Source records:

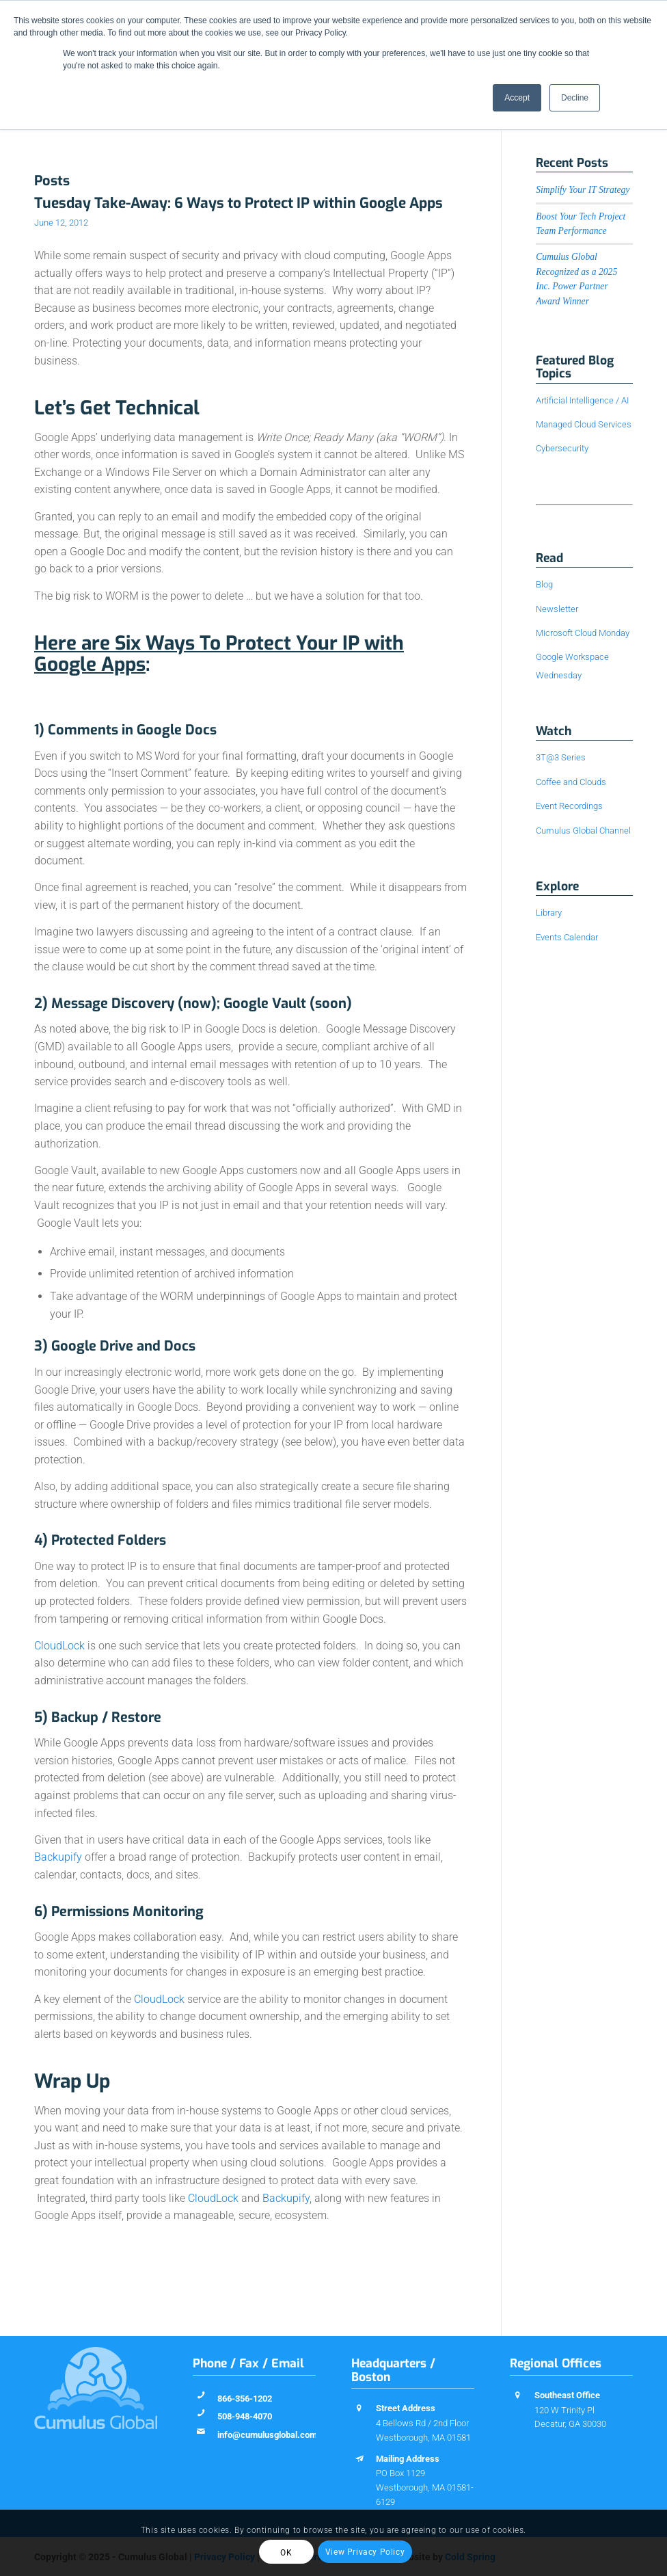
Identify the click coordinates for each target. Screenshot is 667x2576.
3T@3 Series (561, 757)
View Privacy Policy (365, 2552)
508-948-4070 (244, 2416)
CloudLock (59, 1645)
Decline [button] (574, 98)
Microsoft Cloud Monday (582, 633)
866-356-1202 (244, 2398)
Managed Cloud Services (583, 424)
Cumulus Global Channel (583, 830)
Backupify (58, 1856)
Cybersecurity (562, 448)
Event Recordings (569, 806)
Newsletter (557, 609)
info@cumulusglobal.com (267, 2435)
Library (549, 912)
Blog (544, 584)
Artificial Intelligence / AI (582, 400)
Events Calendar (567, 937)
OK (286, 2553)
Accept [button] (517, 98)
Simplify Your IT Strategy (582, 190)
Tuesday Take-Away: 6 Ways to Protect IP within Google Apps (238, 203)
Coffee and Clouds (571, 782)
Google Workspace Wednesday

• EXERCISE
Look through the records for the word "Google". Every line that has it should be copied.

• WRITTEN RESPONSE
Tuesday Take-Away: 6 Ways to Protect IP within Google Apps (238, 203)
Google Workspace Wednesday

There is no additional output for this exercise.